> EXERCISE:
Pick up at the line with "1/8 bis 27 x". Write it out exactly, along with each later line through the end of the data, and nothing more.
[[ PROVIDED RECORDS, beginning ]]
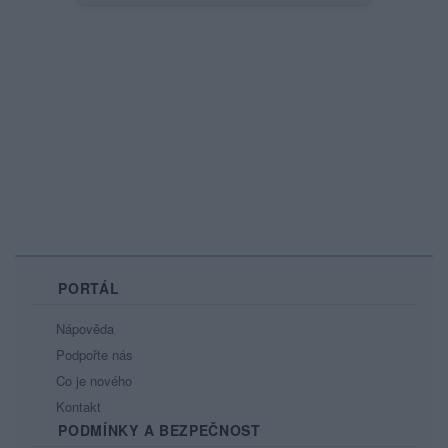
PORTÁL
Nápověda
Podpořte nás
Co je nového
Kontakt
PODMÍNKY A BEZPEČNOST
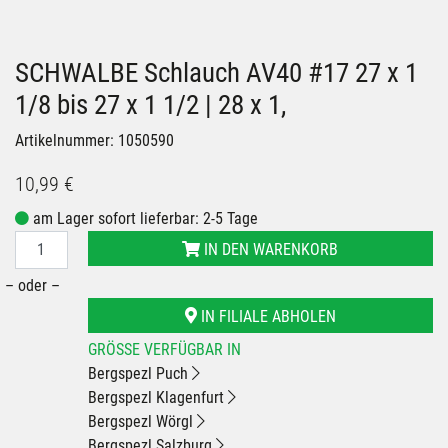
SCHWALBE Schlauch AV40 #17 27 x 1
1/8 bis 27 x 1 1/2 | 28 x 1,
Artikelnummer: 1050590
10,99 €
am Lager sofort lieferbar: 2-5 Tage
IN DEN WARENKORB
– oder –
IN FILIALE ABHOLEN
GRÖSSE VERFÜGBAR IN
Bergspezl Puch
Bergspezl Klagenfurt
Bergspezl Wörgl
Bergspezl Salzburg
[[ PROVIDED RECORDS, end ]]
> ANSWER SECTION:
1/8 bis 27 x 1 1/2 | 28 x 1,
Artikelnummer: 1050590
10,99 €
am Lager sofort lieferbar: 2-5 Tage
IN DEN WARENKORB
– oder –
IN FILIALE ABHOLEN
GRÖSSE VERFÜGBAR IN
Bergspezl Puch
Bergspezl Klagenfurt
Bergspezl Wörgl
Bergspezl Salzburg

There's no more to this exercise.